Dois diretores do Departamento de Controle e Uso de Imóveis (Contru) disseram, em depoimento ao Ministério Público Estadual (MPE), que não sabiam da necessidade de manutenções periódicas no teto do templo da Renascer. Os integrantes do órgão da Prefeitura, responsável pela segurança das edificações, foram ouvidos anteontem durante seis horas pela promotora Mabel Tucunduva.O diretor-geral do Contru, Vagner Monfardini Pasotti, e o diretor de Fiscalização, Silvio de Sicco, apresentaram cópias de documentos apontando que a Prefeitura apenas recebeu laudos "atestando a segurança após a reforma do telhado". O reforço das estruturas foi feito em 1999, com projeto do engenheiro Carlos Alberto Freire de Andrade Lopes e acompanhamento do Instituto de Pesquisas Tecnológicas (IPT).Segundo o Ministério Público, os papéis levados pelos técnicos do Contru - são sete volumes - apontam que deixou de ser repassado à Prefeitura um "laudo do IPT que fez recomendações específicas de manutenção do telhado do templo após a reforma aprovada por aquele órgão". O IPT esclareceu, porém, que o laudo que trata da segurança e das recomendações de manutenção é um só e foi encaminhado ao cliente, no caso, a Renascer.
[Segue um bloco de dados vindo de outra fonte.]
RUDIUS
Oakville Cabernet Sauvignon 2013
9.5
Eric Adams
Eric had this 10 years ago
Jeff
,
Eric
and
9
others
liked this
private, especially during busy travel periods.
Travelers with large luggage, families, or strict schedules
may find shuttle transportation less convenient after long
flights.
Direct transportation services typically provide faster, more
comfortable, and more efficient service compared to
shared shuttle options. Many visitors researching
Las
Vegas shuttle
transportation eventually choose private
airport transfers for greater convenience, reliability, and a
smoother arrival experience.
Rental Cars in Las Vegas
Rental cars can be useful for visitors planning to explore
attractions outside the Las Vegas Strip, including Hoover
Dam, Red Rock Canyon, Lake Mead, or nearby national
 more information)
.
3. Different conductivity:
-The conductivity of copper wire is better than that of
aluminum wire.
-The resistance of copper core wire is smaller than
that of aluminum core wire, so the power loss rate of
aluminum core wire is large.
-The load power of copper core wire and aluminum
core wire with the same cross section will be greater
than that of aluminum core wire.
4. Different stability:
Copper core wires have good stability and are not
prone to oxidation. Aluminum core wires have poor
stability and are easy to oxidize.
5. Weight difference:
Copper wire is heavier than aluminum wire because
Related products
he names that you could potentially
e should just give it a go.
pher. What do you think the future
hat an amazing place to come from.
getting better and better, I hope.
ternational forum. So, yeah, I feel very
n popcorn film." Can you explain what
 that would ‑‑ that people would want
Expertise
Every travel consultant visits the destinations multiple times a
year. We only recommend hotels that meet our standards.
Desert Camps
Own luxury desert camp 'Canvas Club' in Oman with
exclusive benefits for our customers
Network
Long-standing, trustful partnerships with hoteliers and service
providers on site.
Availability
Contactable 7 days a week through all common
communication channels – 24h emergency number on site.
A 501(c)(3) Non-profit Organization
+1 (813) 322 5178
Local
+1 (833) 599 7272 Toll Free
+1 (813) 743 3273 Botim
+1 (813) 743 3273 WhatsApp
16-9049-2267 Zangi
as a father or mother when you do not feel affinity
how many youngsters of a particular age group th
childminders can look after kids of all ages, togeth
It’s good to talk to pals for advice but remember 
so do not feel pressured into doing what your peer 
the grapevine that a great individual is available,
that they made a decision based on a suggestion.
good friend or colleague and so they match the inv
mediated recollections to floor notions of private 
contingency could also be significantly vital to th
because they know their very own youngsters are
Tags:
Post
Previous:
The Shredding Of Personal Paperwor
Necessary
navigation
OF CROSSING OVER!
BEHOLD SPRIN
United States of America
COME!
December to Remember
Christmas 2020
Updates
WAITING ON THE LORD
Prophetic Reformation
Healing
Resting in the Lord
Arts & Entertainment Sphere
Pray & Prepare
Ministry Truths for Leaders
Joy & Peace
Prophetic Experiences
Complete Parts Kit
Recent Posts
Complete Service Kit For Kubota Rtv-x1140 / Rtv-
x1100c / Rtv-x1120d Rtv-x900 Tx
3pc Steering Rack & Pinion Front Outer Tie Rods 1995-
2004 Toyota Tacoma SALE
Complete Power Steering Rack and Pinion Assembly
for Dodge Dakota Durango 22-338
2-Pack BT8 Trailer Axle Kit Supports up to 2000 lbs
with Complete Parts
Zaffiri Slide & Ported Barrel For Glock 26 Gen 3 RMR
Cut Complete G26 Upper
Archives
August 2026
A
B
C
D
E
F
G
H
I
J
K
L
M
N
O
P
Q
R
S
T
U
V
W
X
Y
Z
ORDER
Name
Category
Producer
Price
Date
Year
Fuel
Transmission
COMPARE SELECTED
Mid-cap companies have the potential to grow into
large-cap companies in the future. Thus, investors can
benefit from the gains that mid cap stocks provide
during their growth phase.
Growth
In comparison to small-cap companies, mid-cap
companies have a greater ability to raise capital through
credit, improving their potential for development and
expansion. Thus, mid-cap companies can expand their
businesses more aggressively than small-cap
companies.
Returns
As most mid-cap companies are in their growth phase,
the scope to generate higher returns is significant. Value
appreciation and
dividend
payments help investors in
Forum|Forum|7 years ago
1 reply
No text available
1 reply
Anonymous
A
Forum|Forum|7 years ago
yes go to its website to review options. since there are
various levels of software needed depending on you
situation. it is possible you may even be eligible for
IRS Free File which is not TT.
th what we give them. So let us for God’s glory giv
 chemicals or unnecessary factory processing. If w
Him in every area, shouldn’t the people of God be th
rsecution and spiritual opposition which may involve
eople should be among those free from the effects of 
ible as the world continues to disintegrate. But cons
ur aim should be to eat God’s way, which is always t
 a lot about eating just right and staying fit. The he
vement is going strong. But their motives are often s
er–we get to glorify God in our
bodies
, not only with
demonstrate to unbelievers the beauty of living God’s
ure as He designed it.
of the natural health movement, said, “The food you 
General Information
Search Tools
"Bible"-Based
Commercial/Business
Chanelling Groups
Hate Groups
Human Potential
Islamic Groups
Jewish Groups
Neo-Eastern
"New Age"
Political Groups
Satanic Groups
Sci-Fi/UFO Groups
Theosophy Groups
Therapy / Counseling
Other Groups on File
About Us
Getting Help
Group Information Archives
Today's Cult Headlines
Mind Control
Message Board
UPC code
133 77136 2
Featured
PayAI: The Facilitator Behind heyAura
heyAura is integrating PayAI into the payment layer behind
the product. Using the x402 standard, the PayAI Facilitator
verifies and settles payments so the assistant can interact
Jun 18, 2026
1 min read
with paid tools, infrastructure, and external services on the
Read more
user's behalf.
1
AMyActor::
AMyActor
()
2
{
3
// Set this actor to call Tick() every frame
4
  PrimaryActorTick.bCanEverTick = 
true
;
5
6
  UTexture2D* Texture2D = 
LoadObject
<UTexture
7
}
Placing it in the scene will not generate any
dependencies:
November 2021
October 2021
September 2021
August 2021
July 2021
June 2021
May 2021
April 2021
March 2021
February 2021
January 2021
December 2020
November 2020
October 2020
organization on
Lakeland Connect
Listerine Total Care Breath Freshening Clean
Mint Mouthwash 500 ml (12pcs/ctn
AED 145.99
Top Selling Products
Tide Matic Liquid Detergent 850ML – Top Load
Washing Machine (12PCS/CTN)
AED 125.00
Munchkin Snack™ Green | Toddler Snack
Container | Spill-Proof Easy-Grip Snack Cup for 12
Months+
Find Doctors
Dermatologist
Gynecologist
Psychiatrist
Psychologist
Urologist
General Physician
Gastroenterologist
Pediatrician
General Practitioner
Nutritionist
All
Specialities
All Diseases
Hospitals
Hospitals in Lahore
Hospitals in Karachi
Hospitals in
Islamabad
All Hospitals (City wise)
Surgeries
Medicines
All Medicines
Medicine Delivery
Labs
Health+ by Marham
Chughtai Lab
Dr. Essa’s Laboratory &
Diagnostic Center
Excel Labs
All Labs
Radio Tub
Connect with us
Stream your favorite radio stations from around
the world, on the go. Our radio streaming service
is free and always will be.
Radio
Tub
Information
O instituto informou que não é necessariamente obrigado a repassar o laudo para a Prefeitura. A conclusão do documento diz, na página 4, que a estrutura atende aos requisitos de segurança, desde que sejam realizadas inspeções periódicas. Na página 5, traz recomendações como limpeza constante das calhas e na parte superior do forro, evitando sobrecarga. A Assessoria de Imprensa da Igreja informou que, "caso tenha sido requisitado, o laudo foi entregue ao Contru". A Secretaria de Habitação não comentou o caso.